Long conversation last night about schooling. My neighbor's child is 5 and she is struggling with the constrictions of the public school system. In preschool, her child was encouraged follow the interest of the moment, create his own art, and write in any secret script he could imagine. Now, he is penalized for not rounding his "b", caught out for too much white space in his coloring book, and told that some of his efforts are merely "satisfactory" rather than amazing, astounding, and magnificent. Soon, he will be required to take the MCAS every year, further narrowing his concept of valuable knowledge.

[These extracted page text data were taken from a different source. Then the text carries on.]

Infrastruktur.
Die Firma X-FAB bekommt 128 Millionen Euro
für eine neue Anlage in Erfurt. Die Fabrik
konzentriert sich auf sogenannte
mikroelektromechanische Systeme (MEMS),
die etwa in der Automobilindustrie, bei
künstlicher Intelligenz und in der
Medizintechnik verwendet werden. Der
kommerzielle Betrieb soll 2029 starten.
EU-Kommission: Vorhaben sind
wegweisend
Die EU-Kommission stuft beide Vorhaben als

This discussion turned into one about Mount Holyoke, where we both attend college as "non-traditional" (ie OLD) students. There is a peculiar phenomenon at MHC, though perhaps readers from other East Coast and East Coast-type schools will find it familiar. For the students here, an "A" is considered average. A "B" is something akin to failure, losing a limb, being condemned forever to a purgatory of temping and jobs at coffee shops. I am somewhat used to this culture of perfectionism, having attended private school and private boarding school all my life. However, after inhaling a dose of the "real" world over the past 10 years, I find it confusing and nerve-wracking to get sucked back into such a pervasive system. I can't tell to what degree the college, and its faculty and administrators, are complicit in this. Though I have not seen any blatant displays of expectation on their part, I feel they must be part of the problem. For instance, when one espies a small child running amok, one knows that their parent is somehow involved, either through direct encouragement or neglect. The women at this college, at the earliest stage of their adult development, have not created the cult of perfectionism themselves. They have inherited a rich (in all senses of the word) and full tradition. I am not impervious to it. As soon as I received "A"s, getting more of them became if not a focus, then a primary goal for my future college career.
I am teaching myself Greek over the summer, at least that is the plan. The issues stated in the above paragraph have influenced my summer study to a strong degree. Finding the motivation to study without benefit of grading, comparison with other students, and professorial expectation seems impossible. When did I get so far from my own goals and self-interest?